In the winter of 1871, which Marie spent with her mother in Naples, she was courted by Prince Louis of Liechtenstein, a first cousin of Johann II, Prince of Liechtenstein. Their engagement was announced in the spring. The marriage ceremony took place in Kensington pro-cathedral, London, on 27 June 1872 and was performed by Henry Edward Manning, Cardinal-Archbishop of Westminster. Among the guests were the Prince and Princess of Wales.

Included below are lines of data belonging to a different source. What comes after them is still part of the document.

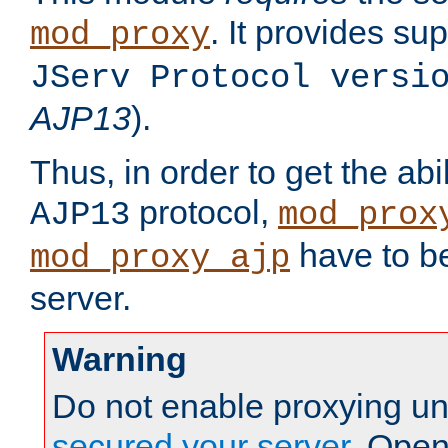
. It provides su
mod_proxy
JServ Protocol versi
AJP13
).
Thus, in order to get the abi
protocol,
AJP13
mod_prox
have to be
mod_proxy_ajp
server.
Warning
Do not enable proxying un
secured your server
. Open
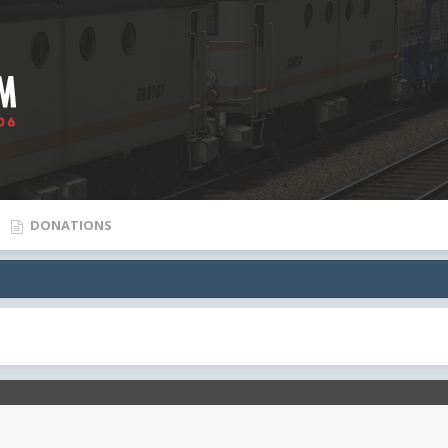
DONATIONS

The Princely House of Liechtenstein initially refused to approve the marriage on the grounds of inequality of birth, but the princess was later accepted in Vienna.

They had four daughters:
- Princess Sophie Maria Josepha (Berlin, 29 March 1873 – Graz, 2 March 1947), married in Graz on 31 July 1897 Franz Ürményi d'Ürmény (Ürmény, 14 January 1863 – Baden bei Wien, 20 February 1934), childless
- Princess Julie Margarethe Maria (Schloss Burgstall, 20 July 1874 – Mayerling, 3 July 1950), unmarried and childless
- Princess Henriette Maria Josefa (Schloss Burgstall, 6 July 1875 – Pertlstein, 21 April 1958), a Benedictine nun under the name Sister Adelgundis
- Princess Marie Johanna Franziska Sophie (Schloss Burgstall, 21 August 1877 – Vienna, 11 January 1939), married in Vienna on 7 June 1902 Count Franz Peter Johann, of Meran, Baron of Brandhofen (Graz, 5 October 1868 – Bad Aussee, 10 November 1949), and had six children

== Writer ==
Rumours about Marie's biological parentage continued to circulate throughout her marriage. Soon after the wedding the Marquis de Montaigu publicly denied the rumour that he was the princess's father and that her mother had died in childbirth.

In 1874, Marie published a book about Holland House and its art collection which sold well despite criticism from Abraham Hayward. Today her work is significant for the history of that great house. She also translated literature from German into English. George Frederic Watts painted portraits of Marie at least twice, one as a child standing with her pet Spanish pointer and another as a young woman.

==List of works==
- Liechtenstein, Princess Marie, Holland House, 2 Vols., London, 1874. Illustrated with 38 mounted woodbury-type prints; engravings, lithographs, etc.
  - Volume 1
  - Volume 2
  - Volumes 1 & 2, 3rd Edition, 1875

== Death ==
Marie died at Schloss Burgstall in Styria on 26 December 1878, aged 28.